[Collected data]
* * * * * * * * *

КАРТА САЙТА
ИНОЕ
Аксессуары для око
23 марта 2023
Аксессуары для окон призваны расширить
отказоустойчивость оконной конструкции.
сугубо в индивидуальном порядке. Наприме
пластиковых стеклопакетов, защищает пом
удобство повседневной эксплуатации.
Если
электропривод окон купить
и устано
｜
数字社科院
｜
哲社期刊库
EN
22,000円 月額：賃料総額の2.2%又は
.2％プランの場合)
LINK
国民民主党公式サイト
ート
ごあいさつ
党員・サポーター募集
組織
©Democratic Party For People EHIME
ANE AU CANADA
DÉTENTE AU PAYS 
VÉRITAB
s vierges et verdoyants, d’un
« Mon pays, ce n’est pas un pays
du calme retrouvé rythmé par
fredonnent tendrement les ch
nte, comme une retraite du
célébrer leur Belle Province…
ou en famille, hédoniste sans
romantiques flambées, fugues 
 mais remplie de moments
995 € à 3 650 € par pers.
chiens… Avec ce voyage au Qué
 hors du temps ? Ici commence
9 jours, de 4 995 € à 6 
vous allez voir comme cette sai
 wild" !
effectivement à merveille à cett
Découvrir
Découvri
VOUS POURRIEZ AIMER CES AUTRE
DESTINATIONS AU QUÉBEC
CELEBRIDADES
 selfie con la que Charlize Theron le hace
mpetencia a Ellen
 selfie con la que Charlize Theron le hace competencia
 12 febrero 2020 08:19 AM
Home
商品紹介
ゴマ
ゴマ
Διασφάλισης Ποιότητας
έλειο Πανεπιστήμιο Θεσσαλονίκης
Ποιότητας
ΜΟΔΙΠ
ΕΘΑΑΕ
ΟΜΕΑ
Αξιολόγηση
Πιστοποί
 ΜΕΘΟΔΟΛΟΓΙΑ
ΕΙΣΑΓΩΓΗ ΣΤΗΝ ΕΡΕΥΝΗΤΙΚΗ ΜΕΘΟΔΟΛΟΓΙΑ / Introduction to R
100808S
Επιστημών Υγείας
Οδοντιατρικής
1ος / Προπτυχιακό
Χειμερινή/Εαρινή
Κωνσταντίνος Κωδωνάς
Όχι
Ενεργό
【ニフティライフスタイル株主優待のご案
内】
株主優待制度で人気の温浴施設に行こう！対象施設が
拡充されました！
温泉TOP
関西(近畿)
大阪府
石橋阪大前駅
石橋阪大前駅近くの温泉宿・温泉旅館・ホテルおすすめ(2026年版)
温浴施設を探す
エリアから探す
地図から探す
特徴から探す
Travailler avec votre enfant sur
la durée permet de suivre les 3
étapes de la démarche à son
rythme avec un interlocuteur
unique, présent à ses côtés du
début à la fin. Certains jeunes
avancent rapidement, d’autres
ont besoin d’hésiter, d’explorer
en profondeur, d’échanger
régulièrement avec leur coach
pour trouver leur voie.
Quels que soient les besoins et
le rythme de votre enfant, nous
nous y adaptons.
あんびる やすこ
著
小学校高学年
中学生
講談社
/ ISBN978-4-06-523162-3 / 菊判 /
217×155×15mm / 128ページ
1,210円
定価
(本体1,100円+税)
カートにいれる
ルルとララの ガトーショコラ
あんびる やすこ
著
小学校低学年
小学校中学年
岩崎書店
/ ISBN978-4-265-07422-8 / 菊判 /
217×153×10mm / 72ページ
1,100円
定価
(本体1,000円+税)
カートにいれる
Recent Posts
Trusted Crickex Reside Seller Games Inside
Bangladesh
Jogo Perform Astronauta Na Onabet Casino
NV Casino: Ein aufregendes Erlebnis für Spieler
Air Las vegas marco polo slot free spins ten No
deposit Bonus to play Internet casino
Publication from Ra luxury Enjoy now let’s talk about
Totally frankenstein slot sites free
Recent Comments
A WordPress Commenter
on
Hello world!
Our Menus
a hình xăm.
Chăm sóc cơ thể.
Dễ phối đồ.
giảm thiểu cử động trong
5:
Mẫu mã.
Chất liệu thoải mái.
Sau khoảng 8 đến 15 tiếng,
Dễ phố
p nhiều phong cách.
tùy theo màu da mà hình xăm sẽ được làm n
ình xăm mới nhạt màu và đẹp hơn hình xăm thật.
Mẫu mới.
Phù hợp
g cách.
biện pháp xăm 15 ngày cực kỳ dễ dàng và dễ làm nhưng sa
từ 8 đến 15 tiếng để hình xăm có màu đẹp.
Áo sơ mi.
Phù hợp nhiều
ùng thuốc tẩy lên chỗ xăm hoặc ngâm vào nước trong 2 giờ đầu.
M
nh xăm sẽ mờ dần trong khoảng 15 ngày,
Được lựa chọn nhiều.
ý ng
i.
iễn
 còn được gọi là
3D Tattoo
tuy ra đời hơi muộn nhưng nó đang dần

* * * * * * * * *

__Exercise brief__
A bare number is the expected answer: the tally of lines in the records above holding "votre".

__Exercise answer__
2